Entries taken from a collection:
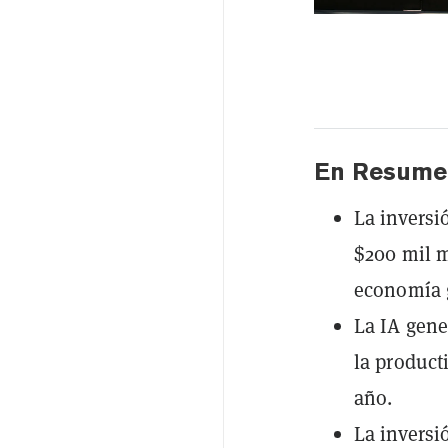
En Resume
La inversió
$200 mil 
economía 
La IA gene
la product
año.
La inversi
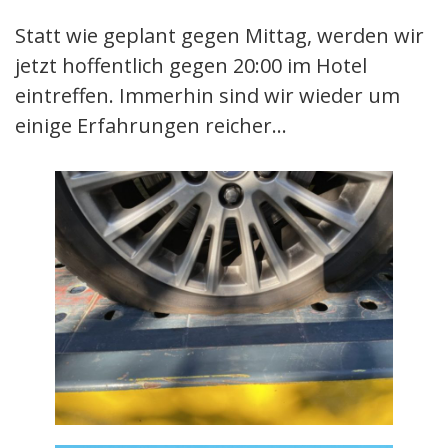
Statt wie geplant gegen Mittag, werden wir
jetzt hoffentlich gegen 20:00 im Hotel
eintreffen. Immerhin sind wir wieder um
einige Erfahrungen reicher…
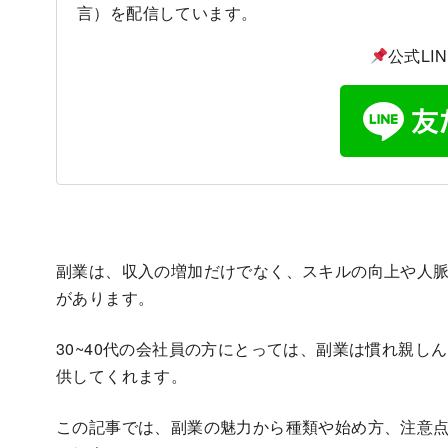
言）を配信しています。
公式LI
副業は、収入の増加だけでなく、スキルの向上や人
があります。
30~40代の会社員の方にとっては、副業は慣れ親
供してくれます。
この記事では、副業の魅力から種類や始め方、注意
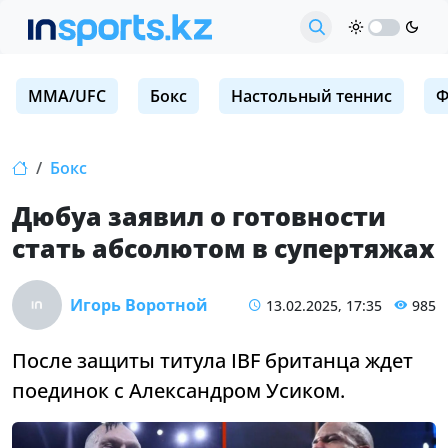
MMA/UFC
Бокс
Настольный теннис
Ф
Бокс
Дюбуа заявил о готовности
стать абсолютом в супертяжах
Игорь Воротной
13.02.2025, 17:35
985
После защиты титула IBF британца ждет
поединок с Александром Усиком.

### THE TASK:
Give the records back exactly. Leave the pictures out.

### TASK ANSWER:
En Resume
La inversió
$200 mil 
economía 
La IA gene
la product
año.
La inversi
Statt wie geplant gegen Mittag, werden wir
jetzt hoffentlich gegen 20:00 im Hotel
eintreffen. Immerhin sind wir wieder um
einige Erfahrungen reicher…
言）を配信しています。
公式LI
副業は、収入の増加だけでなく、スキルの向上や人
があります。
30~40代の会社員の方にとっては、副業は慣れ親
供してくれます。
この記事では、副業の魅力から種類や始め方、注意
MMA/UFC
Бокс
Настольный теннис
Ф
Бокс
Дюбуа заявил о готовности
стать абсолютом в супертяжах
Игорь Воротной
13.02.2025, 17:35
985
После защиты титула IBF британца ждет
поединок с Александром Усиком.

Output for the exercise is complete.